JDPS used a next-generation engine control unit (ECU) in its 13.6L engine. The new ECU utilizes advanced model-based controls that enhance reliability and transient control.
Technology Improves Performance
Efficiency is a key area in which many manufacturers focus their design efforts. For JDPS, this includes looking at ways to improve fuel efficiency. To do so, it is addressing combustion and air handling efficiency, as well as managing friction losses by leveraging advanced modeling techniques.

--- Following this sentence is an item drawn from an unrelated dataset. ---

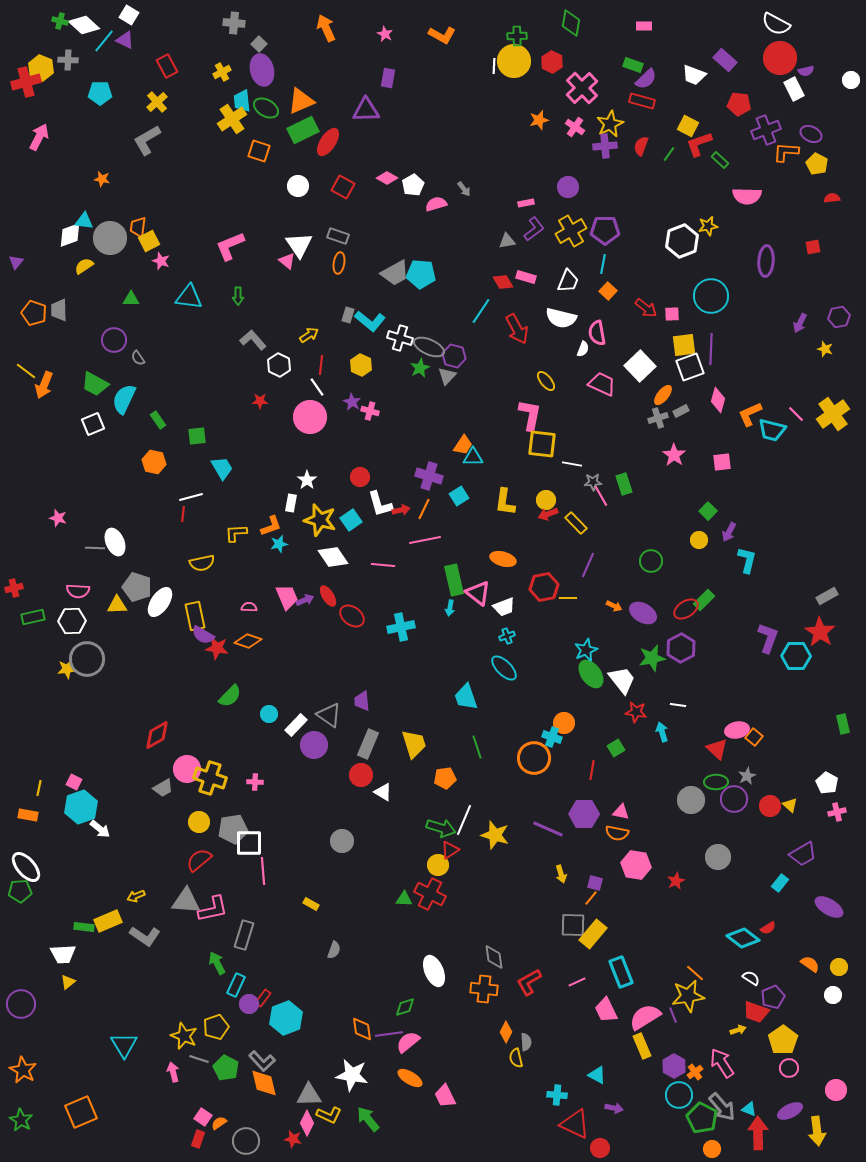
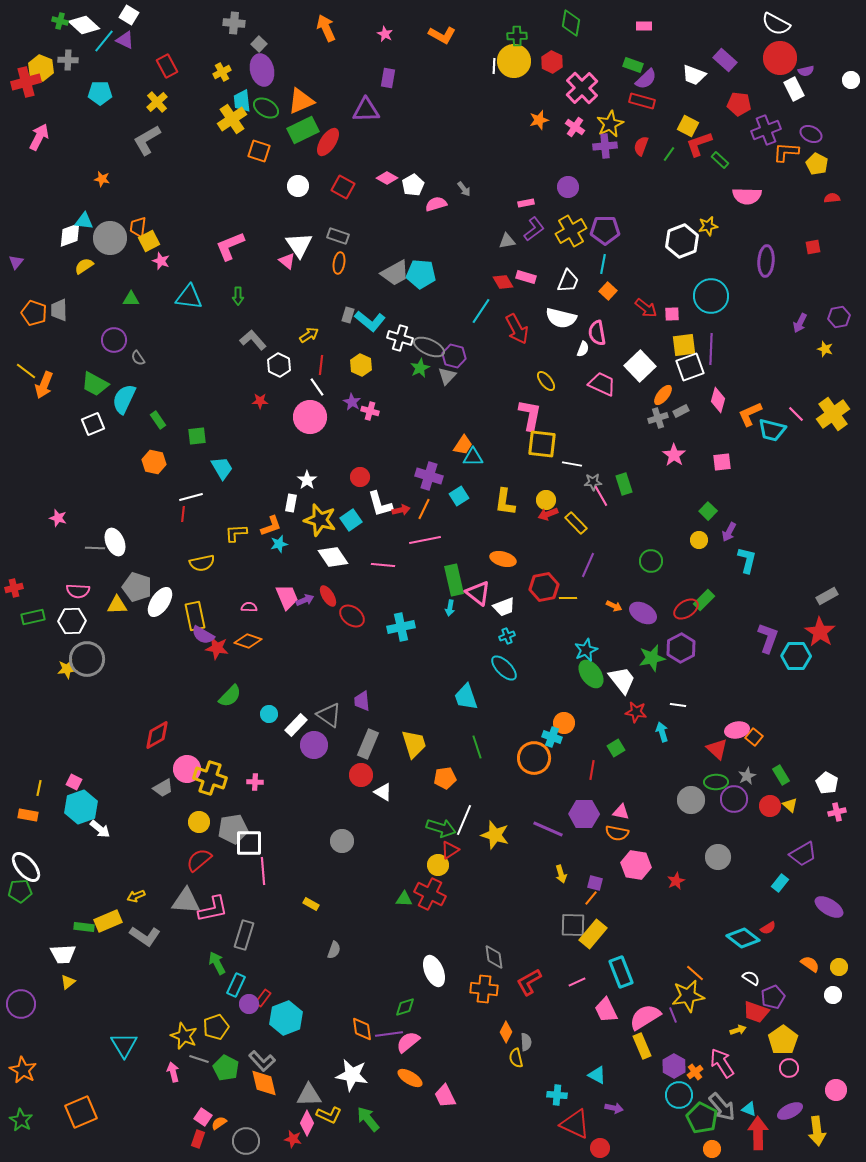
green rectangle at (843, 724): moved 62 px left, 51 px down; rotated 18 degrees counterclockwise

For its 13.6L engine, JDPS used a clean-sheet approach. Designing the engine from the ground up better enabled the company to address many of the areas it wanted to improve. “One of the objectives of that project was to manage in-cylinder efficiencies,” Block notes. “We designed this engine for increased firing pressures to accommodate fast fuel burn while minimizing heat losses, leading to increased performance.”
"We recognize that if we’re going to make our transportation more sustainable, we need to make engines more efficient," says Laurence Fromm, executive vice president of business development, Achates Power.
Achates Power Inc.Achates Power is currently evaluating the use of opposed-piston engines. Though not a new concept, Fromm says it was previously thought that while opposed-piston technology was more efficient than conventional engines, it would be a challenge to meet modern emissions standards. However, the company has found it to be the opposite; the technology is actually cleaner in addition to being more efficient.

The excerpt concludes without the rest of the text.